Before 2012, before AlexNet, training of neural networks is very often limited by hardware (e.g. number of compute cores, memory, etc). Now (in 2023), dedicated hardware is becoming common norm (GPU’s) and even can be purchase easily.

However, past a certain point of model complexity (bigger parameter or bigger data), the limit arise again. Then we have to turn to the choosing of floating-point format , which can have a significant impact on your model training times and even performance.


Floating Point Precision is a representation of a real numbers through binary format. To communicate numbers to our computers, values must be translated to binary 1s and 0s, in which the order and sequence of digits matter.

Floating-Point in Deep Learning

The most common Floating Point Precision formats are Half Precision FP16, Single Precision FP32 and Double Precision FP64, each with their own advantages, disadvantages, and usefulness in specific applications.

Let’s take FP32 as an example. It uses 32 bits to store a floating-point number, consisting of a sign bit, an 8-bit exponent, and a 23-bit significand (also known as the mantissa). Each FP32 number is a sequence of 32 bits, $b_{31} b_{30} … b_{0}$. Altogether, this sequence represents the real number

\[(-1)^{b_{31}} \cdot 2^{(b_{30} b_{29} ... b_{23}) - 127} \cdot (1.b_{22} b_{21} ... b_{0})_2\]

Here, $b_{31}$ (the sign bit) determines the sign of the represented value.
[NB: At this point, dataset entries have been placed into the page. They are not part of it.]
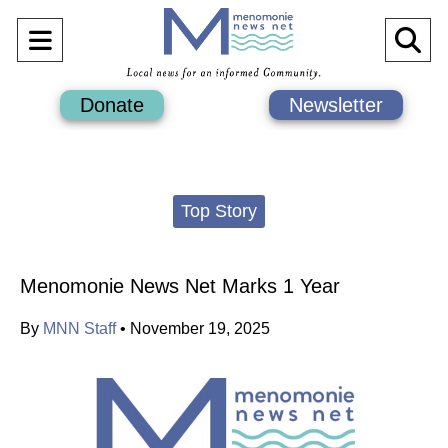
Open
O
Navigation
Se
Donate
Newsletter
Menu
Ba
Categories:
Top Story
Menomonie News Net Marks 1 Year
By
MNN Staff
•
November 19, 2025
$b_{30}$ through $b_{23}$ determine the magnitude or scale of the represented value (notice that a change in any of these bits drastically changes the size of the represented value). These bits are called the exponent or scale bits.
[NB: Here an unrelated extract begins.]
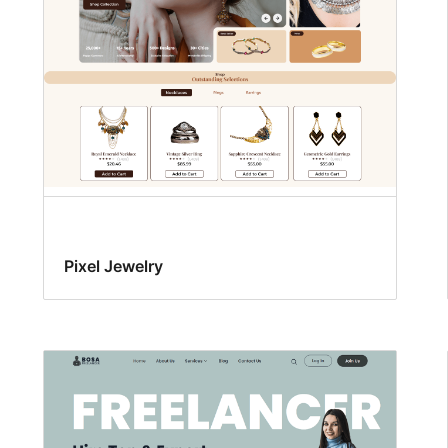
Pixel Jewelry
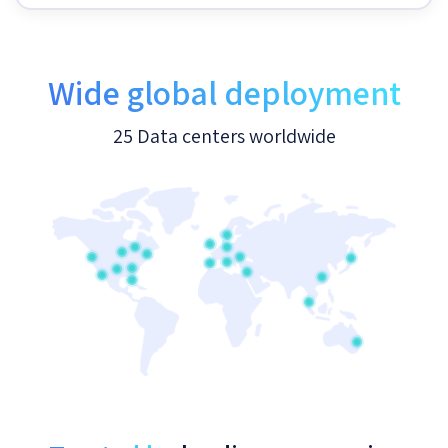
Wide global deployment
25 Data centers worldwide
Finally, $b_{22}$ through $b_{0}$ determine the precise value of the represented value. These bits are called the mantissa or precision bits.

Obviously, the more bits you have, the more you can do. Here’s how the three formats break down:

  Sign Bits Exponent (Scale) Bits Mantissa (Precision) Bits
FP16 1 5 10
FP32 1 8 23
FP64 1 11 53

FP32 and FP64 are widely supported by both software (C/C++, PyTorch, TensorFlow) and hardware (x86 CPUs and most NVIDIA/AMD GPUs).
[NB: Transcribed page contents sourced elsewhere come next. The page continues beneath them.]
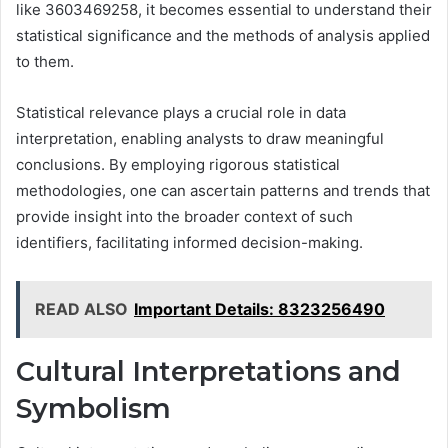
like 3603469258, it becomes essential to understand their
statistical significance and the methods of analysis applied
to them.
Statistical relevance plays a crucial role in data
interpretation, enabling analysts to draw meaningful
conclusions. By employing rigorous statistical
methodologies, one can ascertain patterns and trends that
provide insight into the broader context of such
identifiers, facilitating informed decision-making.
READ ALSO
Important Details: 8323256490
Cultural Interpretations and
Symbolism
FP16, on the other hand, is not as widely supported in software. However, since deep learning is trending towards favoring FP16 over FP32, it has found support in the main deep learning frameworks (e.g. tf.float16 and torch.float16). In terms of hardware, FP16 is not supported in x86 CPUs as a distinct type (recent 3rd Gen Intel® Xeon® (Cooper Lake) support the bfloat16 format), but is well-supported on modern GPUs.

Advice for Practitioners

Please consider lower floating point when, memory GPU is full or training time takes longer time!